Methods: A prospective series of 55 JR-EAST employees diagnosed with SAR by otorhinolaryngologists was studied. INS alone were administered as soon as symptoms were noted, immediately after the start of cedar pollen dispersal. The treatment periods were 1 week and, 2, 3, 4 and 8 weeks. Efficacy as the primary endpoint was assessed using the Japanese Rhinoconjuctivitis Quality of life Questionnaire (JRQLQ). Safety as the second endpoint was assessed by monitoring adverse events.

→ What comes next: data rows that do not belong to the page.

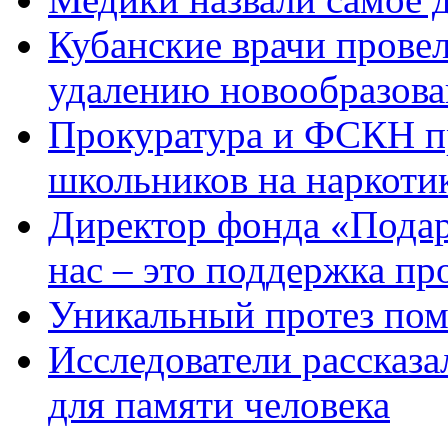
Кубанские врачи прове
удалению новообразова
Прокуратура и ФСКН п
школьников на наркоти
Директор фонда «Подар
нас – это поддержка пр
Уникальный протез пом
Исследователи рассказа
для памяти человека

Results: All 25 items of the JRQLQ improved significantly (p<0.01). The “overall evaluation” was aggravated in 2 patients (3.6%) and both had worsened ocular symptoms of “itchy eyes” and “watery eyes.” There was no sleep disturbance or daytime drowsiness affecting work. One patient reported “impaired sleep” but it did not affect work. Fifty-three (96.3%) were satisfied with INS treatment, and all 55 were able to continue treatment during the observation period and wanted to use INS in next cedar pollen season.
Conclusions: The present study showed that INS administration prevented deterioration of the quality of life and alleviated the sleep disturbance and daytime drowsiness from Japanese cedar pollinosis. INS was an effective, safe treatment for SAR among JR-EAST personnel. This study can become the basis for preliminary safety guidelines for SAR treatment railway employees.